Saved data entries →
↓

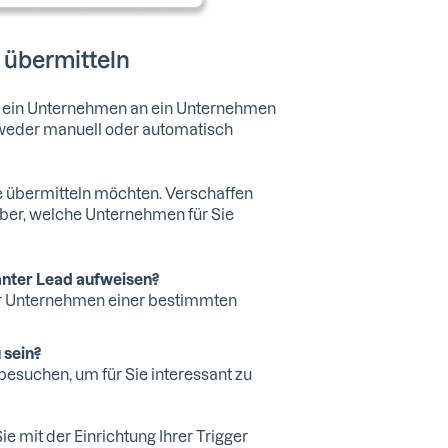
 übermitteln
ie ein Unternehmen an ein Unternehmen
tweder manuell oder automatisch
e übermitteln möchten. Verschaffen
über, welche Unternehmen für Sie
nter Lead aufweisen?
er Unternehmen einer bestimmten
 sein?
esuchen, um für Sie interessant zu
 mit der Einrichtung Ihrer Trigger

↑
↓

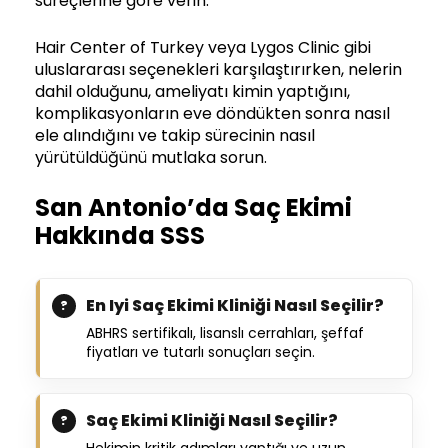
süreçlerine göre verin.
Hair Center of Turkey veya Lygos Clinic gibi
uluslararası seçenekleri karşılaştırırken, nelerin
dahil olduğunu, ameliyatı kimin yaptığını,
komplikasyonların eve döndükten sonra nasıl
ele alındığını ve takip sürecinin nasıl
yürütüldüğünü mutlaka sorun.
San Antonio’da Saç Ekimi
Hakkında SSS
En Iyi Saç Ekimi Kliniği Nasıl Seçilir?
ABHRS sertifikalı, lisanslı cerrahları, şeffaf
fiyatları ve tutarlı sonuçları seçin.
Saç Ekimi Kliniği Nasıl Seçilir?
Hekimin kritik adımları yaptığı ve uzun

↑

Task instructions →
As listed above, the lines from the line with "En Iyi Saç Ekimi Kliniği Nasıl Seçilir?" to the line with "Hekimin kritik adımları yaptığı ve uzun" are to be echoed exactly, with both ends included and nothing added.

Solution to this problem →
En Iyi Saç Ekimi Kliniği Nasıl Seçilir?
ABHRS sertifikalı, lisanslı cerrahları, şeffaf
fiyatları ve tutarlı sonuçları seçin.
Saç Ekimi Kliniği Nasıl Seçilir?
Hekimin kritik adımları yaptığı ve uzun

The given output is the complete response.